Bu türden alelacele yapılmış değerlendirmelerin analitik açıdan pek değeri olmadığını şu dört nedenle söyleyebiliriz:

1) Eş-Şebab, Türkiye’nin Somali’deki varlığına ve orada izlediği politikalara öteden beri karşı ve bu Türk hedeflerine ilk saldırısı değil.

2) Müslim’in İstanbul’daki temaslarından doğrudan El Kaide’nin aleyhine sonuçlar çıkacağını söylemek için hem çok erken, hem de elde bu konuda fazla veri yok.

3) Suriye operasyonunda, en azından lojistik açıdan Türkiye’ye ciddi anlamda ihtiyaç duyan El Kaide’nin Ankara’ya şantaj yapma lüksü pek yok.

4) El Kaide her ne kadar belli bir merkezi yapılanmaya sahipse de her ulusal veya bölgesel oluşum, yer yer bağımsızlığa kadar giden, çok geniş bir özerkliğe sahip. Yani Somali’deki El Kaide militanlarının büyükelçilik binasına saldırmadan önce Suriye ile bağlantılı gelişmeleri takip etmesi veya dünyanın bir diğer ucundaki Eymen el Zevahiri’nin onayını alması gerekmiyor.

El Kaide hakkında çok şey söylenebilir. Şimdilik şu iki hatırlatmayı yapmakla yetinelim:

1) Onu güçsüz, önemsiz, şunun bunun taşeronu, hatta yok hükmünde görüp göstermek isteyenler esas olarak El Kaide’ye çalışmaktadırlar.

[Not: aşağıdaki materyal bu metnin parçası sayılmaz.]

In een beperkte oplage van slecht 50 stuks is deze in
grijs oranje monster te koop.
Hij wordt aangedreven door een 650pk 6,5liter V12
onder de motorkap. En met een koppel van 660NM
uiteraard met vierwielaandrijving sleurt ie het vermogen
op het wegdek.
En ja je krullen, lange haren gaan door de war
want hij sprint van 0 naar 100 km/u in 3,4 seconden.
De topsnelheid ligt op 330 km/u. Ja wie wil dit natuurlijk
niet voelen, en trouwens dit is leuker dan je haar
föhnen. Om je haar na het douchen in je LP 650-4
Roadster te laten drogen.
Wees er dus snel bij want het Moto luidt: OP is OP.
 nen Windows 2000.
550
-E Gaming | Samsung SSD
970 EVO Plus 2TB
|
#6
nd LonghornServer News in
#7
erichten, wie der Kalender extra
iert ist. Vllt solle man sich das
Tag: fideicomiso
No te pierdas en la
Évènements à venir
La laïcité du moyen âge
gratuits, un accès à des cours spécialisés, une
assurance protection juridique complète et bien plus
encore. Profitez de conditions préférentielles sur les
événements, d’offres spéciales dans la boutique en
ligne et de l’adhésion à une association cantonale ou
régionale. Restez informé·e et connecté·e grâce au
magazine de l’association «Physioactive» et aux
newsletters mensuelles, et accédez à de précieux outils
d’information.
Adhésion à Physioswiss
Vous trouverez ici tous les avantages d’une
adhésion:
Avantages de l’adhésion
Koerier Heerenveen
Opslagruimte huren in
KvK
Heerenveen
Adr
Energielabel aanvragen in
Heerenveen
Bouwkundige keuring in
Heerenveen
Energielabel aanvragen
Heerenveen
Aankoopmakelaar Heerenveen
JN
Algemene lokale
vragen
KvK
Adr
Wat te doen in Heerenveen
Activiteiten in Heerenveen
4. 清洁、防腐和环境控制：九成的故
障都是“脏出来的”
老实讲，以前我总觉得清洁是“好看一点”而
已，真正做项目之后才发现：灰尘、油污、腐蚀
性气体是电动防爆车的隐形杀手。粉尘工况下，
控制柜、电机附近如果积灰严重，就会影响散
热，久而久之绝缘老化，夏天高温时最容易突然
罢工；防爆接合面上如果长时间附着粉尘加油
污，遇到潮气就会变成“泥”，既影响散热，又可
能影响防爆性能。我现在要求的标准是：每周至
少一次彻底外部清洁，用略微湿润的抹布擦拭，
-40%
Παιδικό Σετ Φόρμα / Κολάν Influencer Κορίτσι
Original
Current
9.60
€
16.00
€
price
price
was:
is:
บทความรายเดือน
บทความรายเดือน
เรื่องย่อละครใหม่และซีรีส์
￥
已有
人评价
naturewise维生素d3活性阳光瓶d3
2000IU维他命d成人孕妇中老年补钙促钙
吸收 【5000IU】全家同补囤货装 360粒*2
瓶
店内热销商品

2) El Kaide’nin tarihini, kendisini kullandığını sananları kullanmak olarak özetleyebiliriz. ABD’nin, Suudi Arabistan ve Pakistan’ın durumu ortada. Yani Ahmet Şık’ın deyişini buraya uyarlayacak olursak: El Kaide’yi kullanmaya kalkan yanar.